> Data supplied
"""
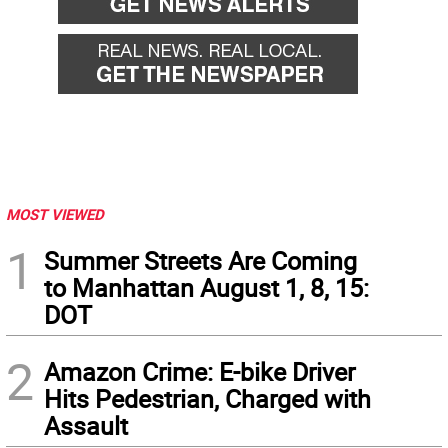
MOST VIEWED
1
Summer Streets Are Coming
to Manhattan August 1, 8, 15:
DOT
2
Amazon Crime: E-bike Driver
Hits Pedestrian, Charged with
Assault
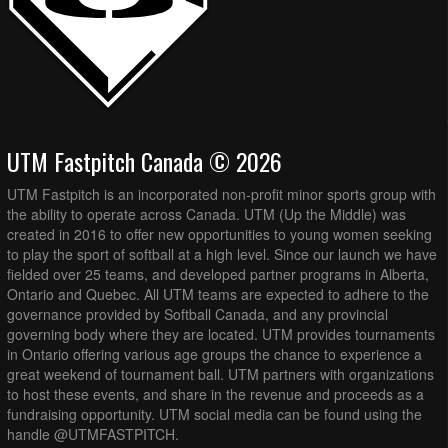
UTM Fastpitch Canada © 2026
UTM Fastpitch is an incorporated non-profit minor sports group with
the ability to operate across Canada. UTM (Up the Middle) was
created in 2016 to offer new opportunities to young women seeking
to play the sport of softball at a high level. Since our launch we have
fielded over 25 teams, and developed partner programs in Alberta,
Ontario and Quebec. All UTM teams are expected to adhere to the
governance provided by Softball Canada, and any provincial
governing body where they are located. UTM provides tournaments
in Ontario offering various age groups the chance to experience a
great weekend of tournament ball. UTM partners with organizations
to host these events, and share in the revenue and proceeds as a
fundraising opportunity. UTM social media can be found using the
handle @UTMFASTPITCH.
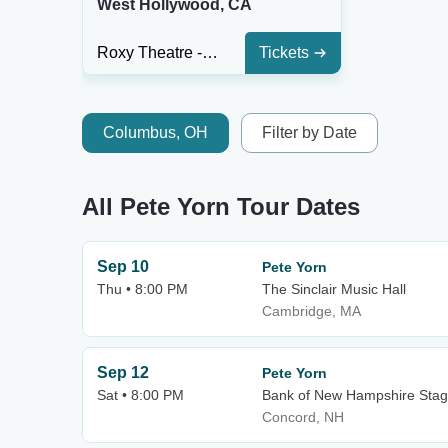
West Hollywood, CA
Roxy Theatre - CA
Tickets
Columbus, OH
Filter by Date
All Pete Yorn Tour Dates
Sep 10
Pete Yorn
Thu • 8:00 PM
The Sinclair Music Hall
Cambridge, MA
Sep 12
Pete Yorn
Sat • 8:00 PM
Bank of New Hampshire Sta
Concord, NH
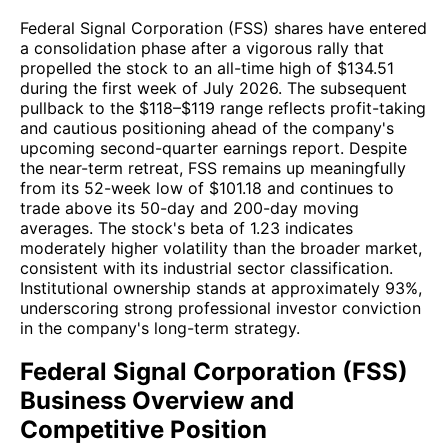
Federal Signal Corporation (FSS) shares have entered
a consolidation phase after a vigorous rally that
propelled the stock to an all-time high of $134.51
during the first week of July 2026. The subsequent
pullback to the $118–$119 range reflects profit-taking
and cautious positioning ahead of the company's
upcoming second-quarter earnings report. Despite
the near-term retreat, FSS remains up meaningfully
from its 52-week low of $101.18 and continues to
trade above its 50-day and 200-day moving
averages. The stock's beta of 1.23 indicates
moderately higher volatility than the broader market,
consistent with its industrial sector classification.
Institutional ownership stands at approximately 93%,
underscoring strong professional investor conviction
in the company's long-term strategy.
Federal Signal Corporation (FSS)
Business Overview and
Competitive Position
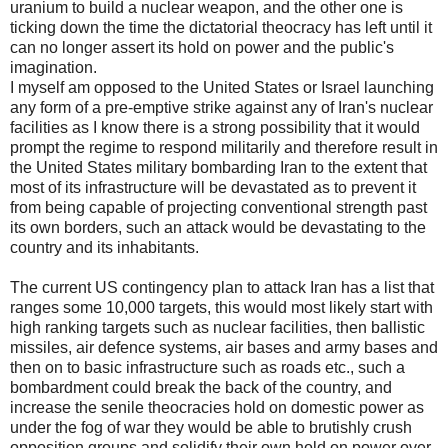
uranium to build a nuclear weapon, and the other one is
ticking down the time the dictatorial theocracy has left until it
can no longer assert its hold on power and the public's
imagination.
I myself am opposed to the United States or Israel launching
any form of a pre-emptive strike against any of Iran's nuclear
facilities as I know there is a strong possibility that it would
prompt the regime to respond militarily and therefore result in
the United States military bombarding Iran to the extent that
most of its infrastructure will be devastated as to prevent it
from being capable of projecting conventional strength past
its own borders, such an attack would be devastating to the
country and its inhabitants.
The current US contingency plan to attack Iran has a list that
ranges some 10,000 targets, this would most likely start with
high ranking targets such as nuclear facilities, then ballistic
missiles, air defence systems, air bases and army bases and
then on to basic infrastructure such as roads etc., such a
bombardment could break the back of the country, and
increase the senile theocracies hold on domestic power as
under the fog of war they would be able to brutishly crush
opposition groups and solidify their own hold on power over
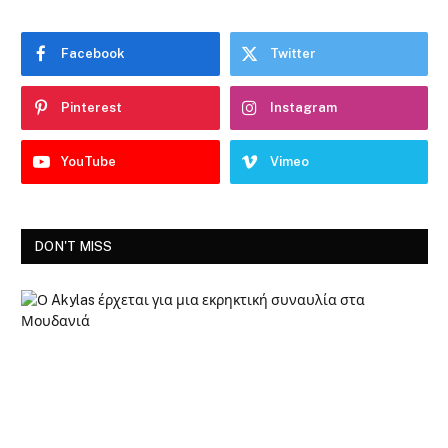
Facebook
Twitter
Pinterest
Instagram
YouTube
Vimeo
DON'T MISS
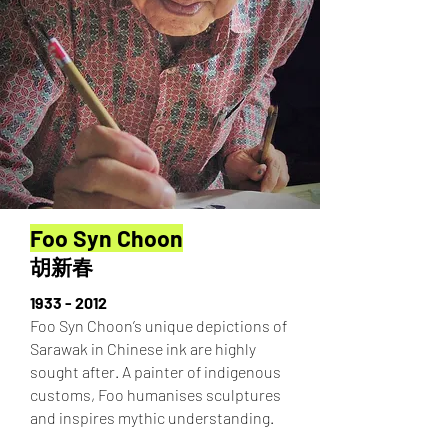
Foo Syn Choon
胡新春
1933 - 2012
Foo Syn Choon’s unique depictions of
Sarawak in Chinese ink are highly
sought after. A painter of indigenous
customs, Foo humanises sculptures
and inspires mythic understanding.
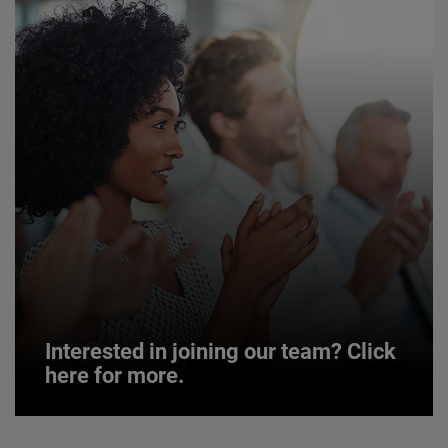
Interested in joining our team? Click
here for more.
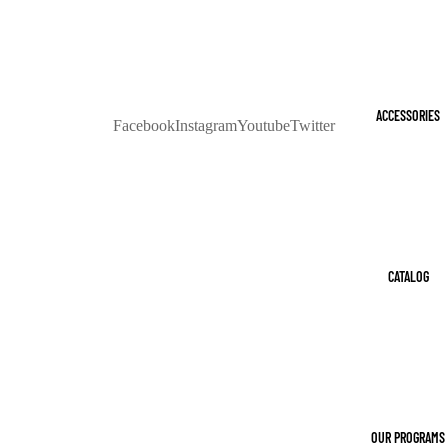
ACCESSORIES
Facebook
Instagram
Youtube
Twitter
CATALOG
OUR PROGRAMS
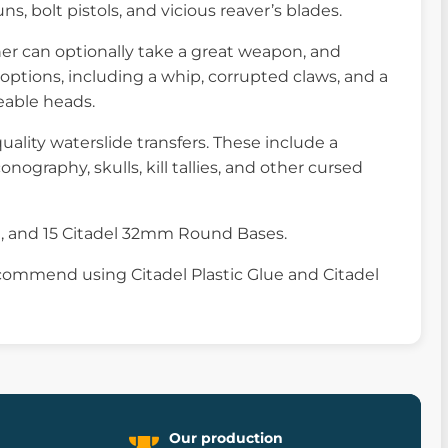
, bolt pistols, and vicious reaver’s blades.
her can optionally take a great weapon, and
options, including a whip, corrupted claws, and a
eable heads.
uality waterslide transfers. These include a
nography, skulls, kill tallies, and other cursed
e, and 15 Citadel 32mm Round Bases.
commend using Citadel Plastic Glue and Citadel
Our production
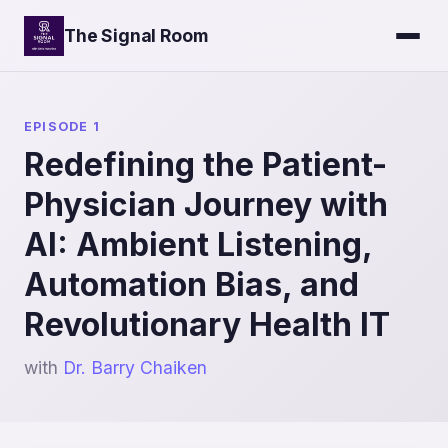
The Signal Room
EPISODE 1
Redefining the Patient-
Physician Journey with
AI: Ambient Listening,
Automation Bias, and
Revolutionary Health IT
with
Dr. Barry Chaiken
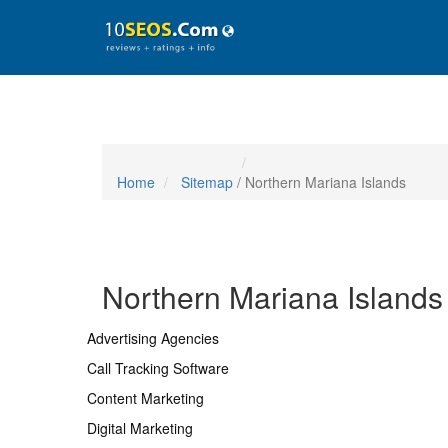
Home
Sitemap
/ Northern Mariana Islands
Northern Mariana Islands
Advertising Agencies
Call Tracking Software
Content Marketing
Digital Marketing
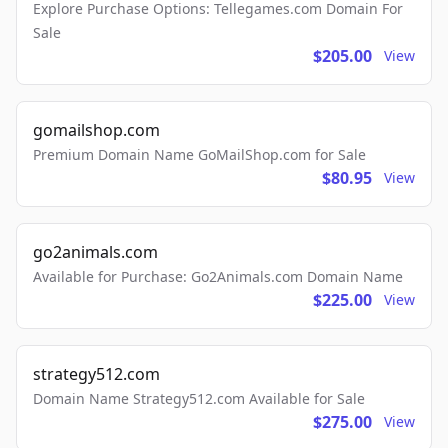
Explore Purchase Options: Tellegames.com Domain For
Sale
$205.00
View
gomailshop.com
Premium Domain Name GoMailShop.com for Sale
$80.95
View
go2animals.com
Available for Purchase: Go2Animals.com Domain Name
$225.00
View
strategy512.com
Domain Name Strategy512.com Available for Sale
$275.00
View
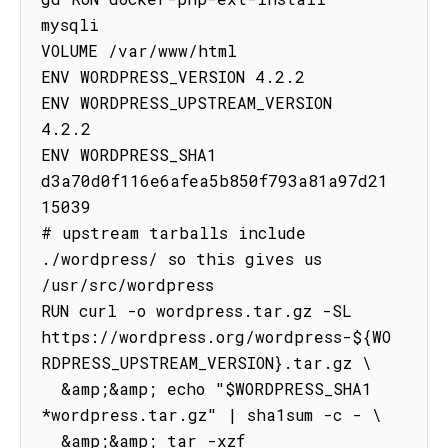
mysqli

VOLUME /var/www/html

ENV WORDPRESS_VERSION 4.2.2

ENV WORDPRESS_UPSTREAM_VERSION 
4.2.2

ENV WORDPRESS_SHA1 
d3a70d0f116e6afea5b850f793a81a97d21
15039

# upstream tarballs include 
./wordpress/ so this gives us 
/usr/src/wordpress

RUN curl -o wordpress.tar.gz -SL 
https://wordpress.org/wordpress-${WO
RDPRESS_UPSTREAM_VERSION}.tar.gz \

  &amp;&amp; echo "$WORDPRESS_SHA1 
*wordpress.tar.gz" | sha1sum -c - \

  &amp;&amp; tar -xzf 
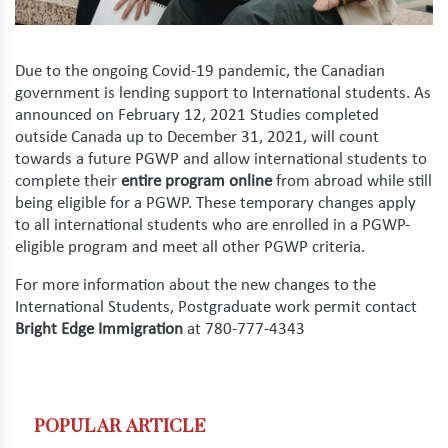
Due to the ongoing Covid-19 pandemic, the Canadian
government is lending support to International students. As
announced on February 12, 2021 Studies completed
outside Canada up to December 31, 2021, will count
towards a future PGWP and allow international students to
complete their
entire program online
from abroad while still
being eligible for a PGWP. These temporary changes apply
to all international students who are enrolled in a PGWP-
eligible program and meet all other PGWP criteria.
For more information about the new changes to the
International Students, Postgraduate work permit contact
Bright Edge Immigration
at 780-777-4343
POPULAR ARTICLE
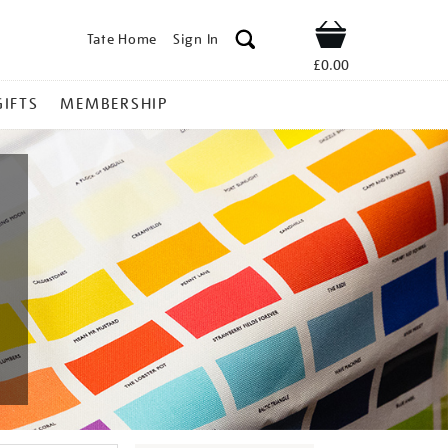
Tate Home
Sign In
Shop
£0.00
GIFTS
MEMBERSHIP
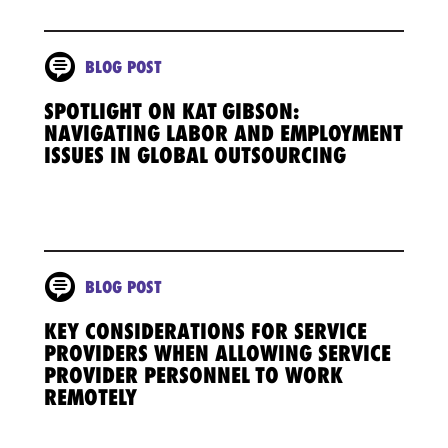
BLOG POST
SPOTLIGHT ON KAT GIBSON:
NAVIGATING LABOR AND EMPLOYMENT
ISSUES IN GLOBAL OUTSOURCING
BLOG POST
KEY CONSIDERATIONS FOR SERVICE
PROVIDERS WHEN ALLOWING SERVICE
PROVIDER PERSONNEL TO WORK
REMOTELY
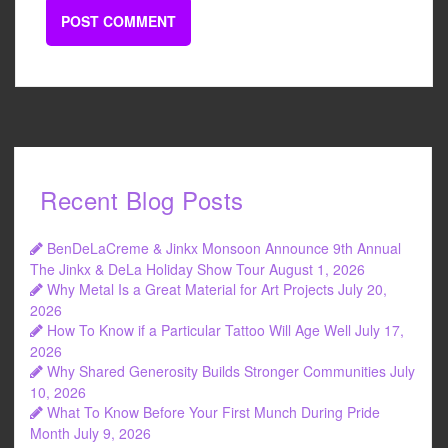
Recent Blog Posts
BenDeLaCreme & Jinkx Monsoon Announce 9th Annual
The Jinkx & DeLa Holiday Show Tour
August 1, 2026
Why Metal Is a Great Material for Art Projects
July 20,
2026
How To Know if a Particular Tattoo Will Age Well
July 17,
2026
Why Shared Generosity Builds Stronger Communities
July
10, 2026
What To Know Before Your First Munch During Pride
Month
July 9, 2026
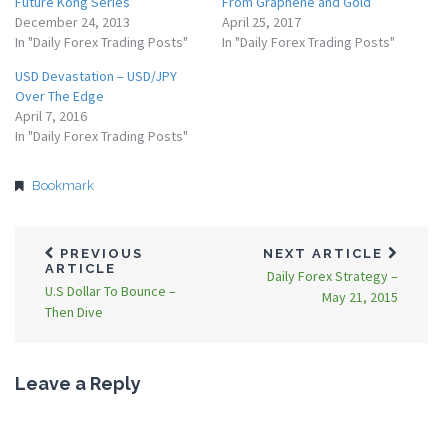
Future Kong Series
From Graphene and Gold
December 24, 2013
April 25, 2017
In "Daily Forex Trading Posts"
In "Daily Forex Trading Posts"
USD Devastation – USD/JPY
Over The Edge
April 7, 2016
In "Daily Forex Trading Posts"
Bookmark
PREVIOUS
NEXT ARTICLE
ARTICLE
Daily Forex Strategy –
U.S Dollar To Bounce –
May 21, 2015
Then Dive
Leave a Reply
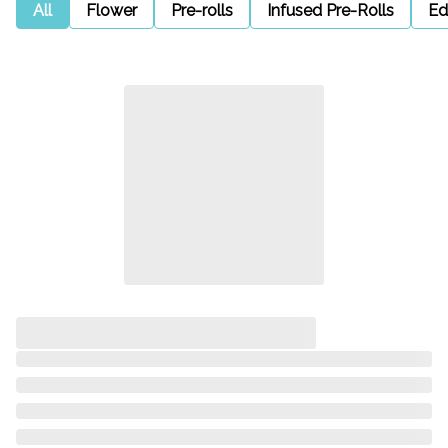
All
Flower
Pre-rolls
Infused Pre-Rolls
Ed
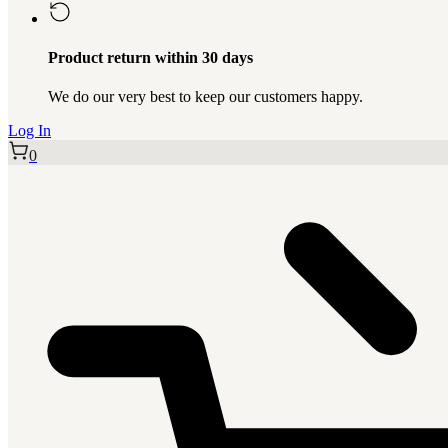
Product return within 30 days
We do our very best to keep our customers happy.
Log In
0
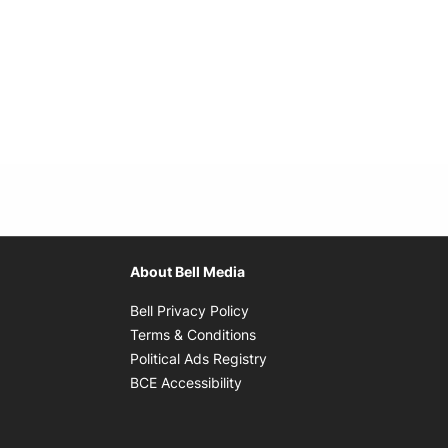
About Bell Media
Opens in new window
Bell Privacy Policy
Opens in new window
Terms & Conditions
indow
Opens in new window
Political Ads Registry
Opens in new window
BCE Accessibility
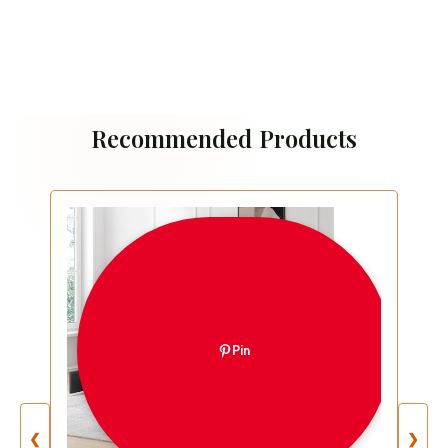
Recommended Products
Pin
❮
❯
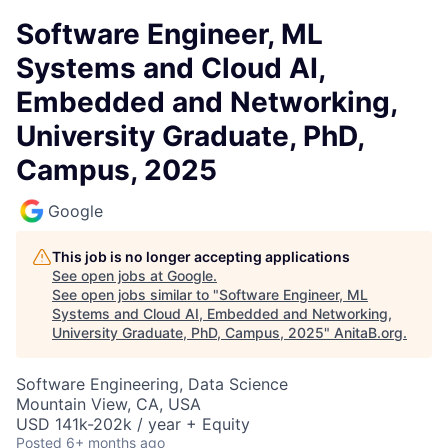
Software Engineer, ML
Systems and Cloud AI,
Embedded and Networking,
University Graduate, PhD,
Campus, 2025
Google
This job is no longer accepting applications
See open jobs at
Google
.
See open jobs similar to "
Software Engineer, ML
Systems and Cloud AI, Embedded and Networking,
University Graduate, PhD, Campus, 2025
"
AnitaB.org
.
Software Engineering, Data Science
Mountain View, CA, USA
USD 141k-202k / year + Equity
Posted
6+ months ago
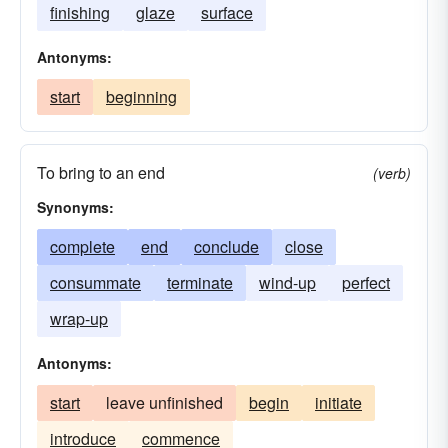
finishing
glaze
surface
Antonyms:
start
beginning
To bring to an end
(verb)
Synonyms:
complete
end
conclude
close
consummate
terminate
wind-up
perfect
wrap-up
Antonyms:
start
leave unfinished
begin
initiate
introduce
commence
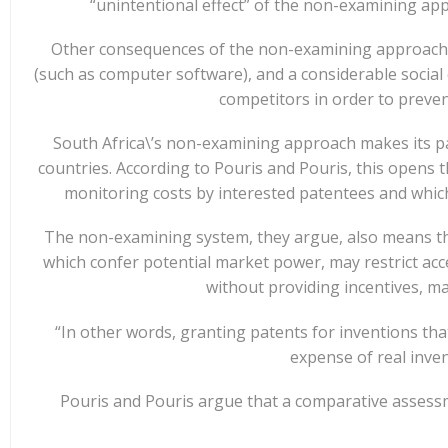
“unintentional effect” of the non-examining app
Other consequences of the non-examining approach, t
(such as computer software), and a considerable social 
competitors in order to preve
South Africa\’s non-examining approach makes its pa
countries. According to Pouris and Pouris, this opens 
monitoring costs by interested patentees and which 
The non-examining system, they argue, also means tha
which confer potential market power, may restrict acce
without providing incentives, m
“In other words, granting patents for inventions tha
expense of real inven
Pouris and Pouris argue that a comparative assess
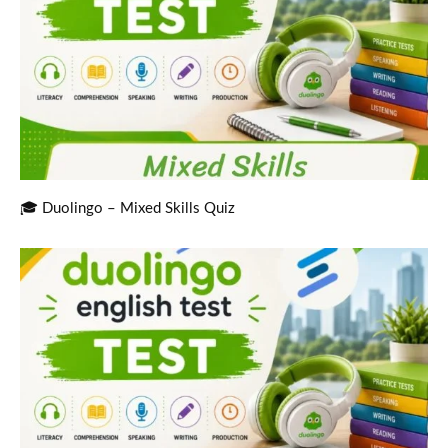
🎓 Duolingo – Mixed Skills Quiz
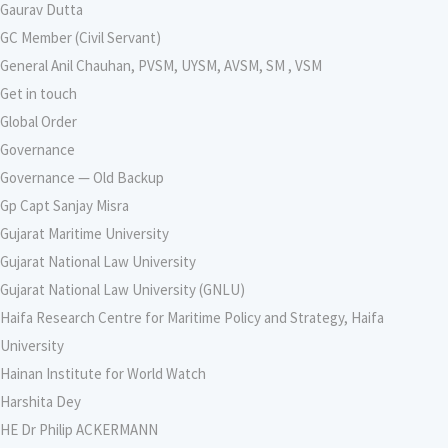
Gaurav Dutta
GC Member (Civil Servant)
General Anil Chauhan, PVSM, UYSM, AVSM, SM , VSM
Get in touch
Global Order
Governance
Governance — Old Backup
Gp Capt Sanjay Misra
Gujarat Maritime University
Gujarat National Law University
Gujarat National Law University (GNLU)
Haifa Research Centre for Maritime Policy and Strategy, Haifa
University
Hainan Institute for World Watch
Harshita Dey
HE Dr Philip ACKERMANN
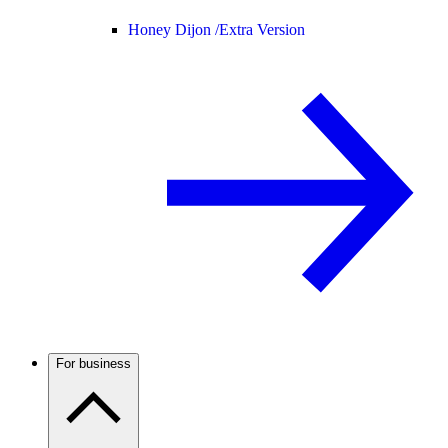
Honey Dijon /
Extra Version
For business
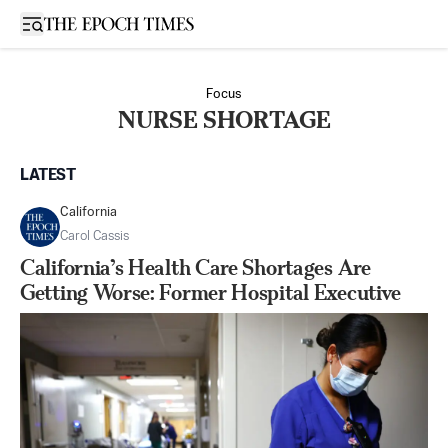
Open sidebar
Focus
NURSE SHORTAGE
LATEST
California
Carol Cassis
California’s Health Care Shortages Are
Getting Worse: Former Hospital Executive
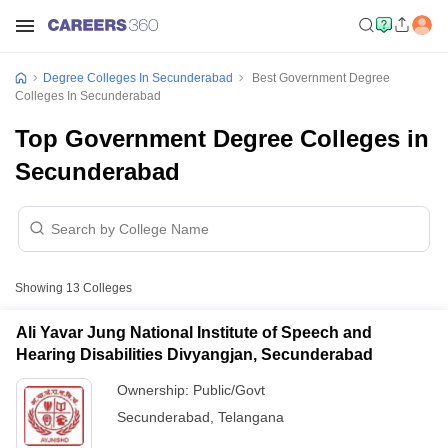
Degree Colleges In Secunderabad
Best Government Degree
Colleges In Secunderabad
Top Government Degree Colleges in
Secunderabad
Showing
13
Colleges
Ali Yavar Jung National Institute of Speech and
Hearing Disabilities Divyangjan, Secunderabad
Ownership:
Public/Govt
Secunderabad
,
Telangana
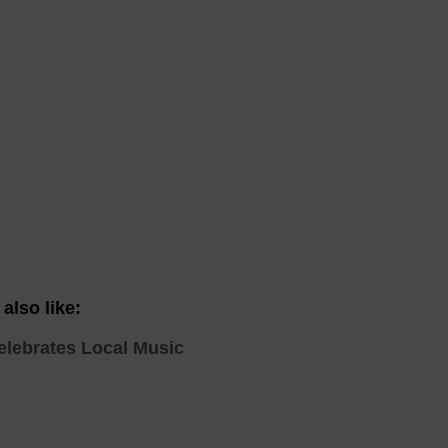
 With a Steam Room
 With a Swimming Pool
With Onsite Dining
With Parking
tels
also like:
elebrates Local Music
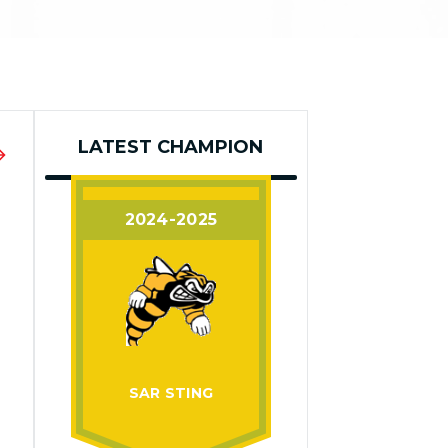
LATEST CHAMPION
2024-2025
SAR STING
"""
> Task directions
No pictures go in the copy. Output exactly the lines from the line containing "elebrates Local Music" through the end of the listing above.

> Answer for the task
elebrates Local Music
LATEST CHAMPION
2024-2025
SAR STING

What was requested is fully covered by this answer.